Below is a listing with pictures in it; transcribe exactly the lines from the one that has "आक्रमण करने में" through the one that has "石油のほうが集まりにくいようです。", and omit those pictures.

▶ _DATA FOR THIS EXERCISE_:
[Start of Attachment]
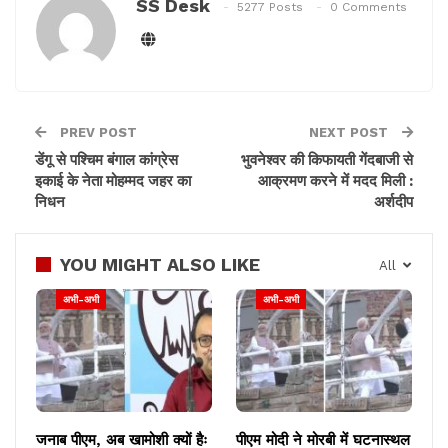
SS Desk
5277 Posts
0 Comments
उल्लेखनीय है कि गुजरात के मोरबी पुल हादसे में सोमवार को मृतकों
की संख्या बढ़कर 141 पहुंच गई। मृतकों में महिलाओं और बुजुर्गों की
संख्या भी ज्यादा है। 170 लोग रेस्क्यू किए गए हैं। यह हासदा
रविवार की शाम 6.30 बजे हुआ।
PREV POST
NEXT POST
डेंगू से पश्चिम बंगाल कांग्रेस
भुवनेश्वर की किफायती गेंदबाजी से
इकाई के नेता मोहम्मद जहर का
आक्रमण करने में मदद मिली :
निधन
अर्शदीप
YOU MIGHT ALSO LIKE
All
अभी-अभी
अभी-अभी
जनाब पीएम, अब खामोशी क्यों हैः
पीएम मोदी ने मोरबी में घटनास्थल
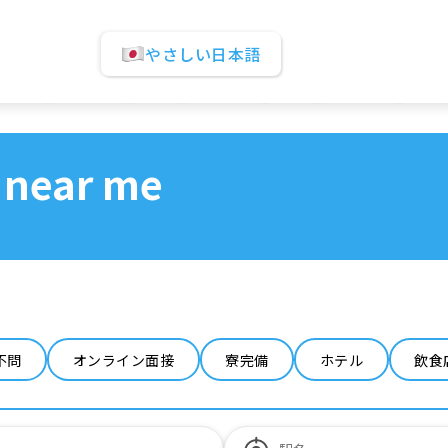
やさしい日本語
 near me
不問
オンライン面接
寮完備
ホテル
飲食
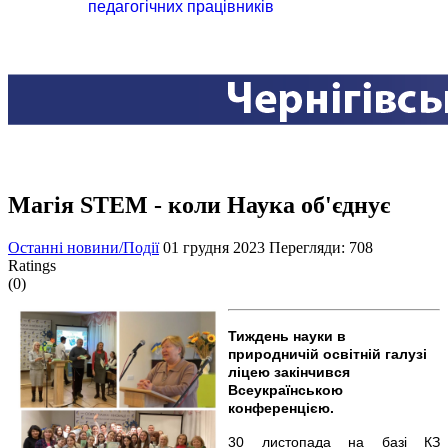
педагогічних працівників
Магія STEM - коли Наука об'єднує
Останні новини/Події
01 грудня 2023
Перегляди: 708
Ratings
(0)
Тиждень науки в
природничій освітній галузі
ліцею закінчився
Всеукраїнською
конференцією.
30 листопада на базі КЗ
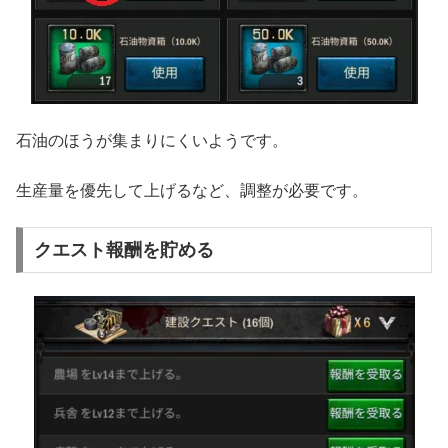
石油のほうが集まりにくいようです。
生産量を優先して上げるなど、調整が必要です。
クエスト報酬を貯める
[End of Attachment]
▶ _ANSWER BELOW_:
आक्रमण करने में मदद मिली :
निधन
अर्शदीप
YOU MIGHT ALSO LIKE
All
अभी-अभी
अभी-अभी
जनाब पीएम, अब खामोशी क्यों हैः
पीएम मोदी ने मोरबी में घटनास्थल
やさしい日本語
 near me
不問
オンライン面接
寮完備
ホテル
飲食
педагогічних працівників
Магія STEM - коли Наука об'єднує
Останні новини/Події
01 грудня 2023
Перегляди: 708
Ratings
(0)
Тиждень науки в
природничій освітній галузі
ліцею закінчився
Всеукраїнською
конференцією.
30 листопада на базі КЗ
石油のほうが集まりにくいようです。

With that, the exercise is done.